Et c’est ça qui le différencie de Marine Le Pen ?
Pas seulement. La candidate du Rassemblement national a en effet vivement critiqué le concept de "remigration", jugé injuste, anti-républicain, et peu respectueux de l’état de droit. Ça fait des mois que Marine Le Pen peaufine une candidature respectueuse de l’état de droit, qu’elle polit les aspérités de ses propositions, sur l’Euro, les retraites, ou encore les Gilets jaunes, qu’elle ne veut pas amnistier par principe, parce que tout Gilets jaunes qu’ils soient, certains ont violé la loi. Ces propositions sont basées sur une tentative de présidentialiser son personnage et sur une stratégie dite de second tour. L’ex-patronne du Front national a compris, avec son échec en 2017, qu’elle n’avait aucune chance d’accéder au pouvoir sans, au second tour, un programme d’ouverture et de rassemblement. L’inverse de la stratégie adoptée par Éric Zemmour qui se reconcentre sur son électorat de cœur, une stratégie de premier tour qui a l’inconvénient de nourrir le rejet dont il est l’objet de la part des autres électeurs.
Et il y a d’autres exemples de cette opposition entre deux stratégies ?

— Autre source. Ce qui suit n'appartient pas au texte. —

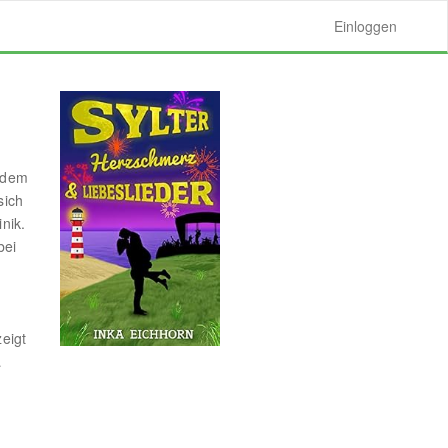
Einloggen
 dem
sich
nik.
bei
n
eigt
…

Oui, et toujours avec cette question du second tour en toile de fond. Éric Zemmour ne rate jamais une occasion de dire que Marine Le Pen est la candidate de la lose face à Macron, qu’elle n’a aucune chance d’être élue, qu’elle est abonnée à la défaite, et que "tout le monde le sait dans son parti". Au Rassemblement national, on a semble-t-il décidé de faire l’inverse. Le patron par interim du parti, Jordan Bardella, a récemment rendu hommage au parcours accompli par l’ex-journaliste, a loué son talent de polémiste, et ouvertement tendu la main à ses électeurs pour un rassemblement au second tour. Tout est fait pour atténuer les différences, apaiser les hostilités. Tout est fait pour préparer le combat face à Emmanuel Macron. Les sondages continuent d’ailleurs à bouger, en particulier pour le second tour où l’on voit désormais Marine Le Pen se rapprocher chaque jour un peu plus d’Emmanuel Macron. Pour l’Ifop, elle pointe à 45,5% (là où elle n’avait réalisé que 34% il y a 5 ans). À ce jour, sa stratégie de second tour semble pertinente.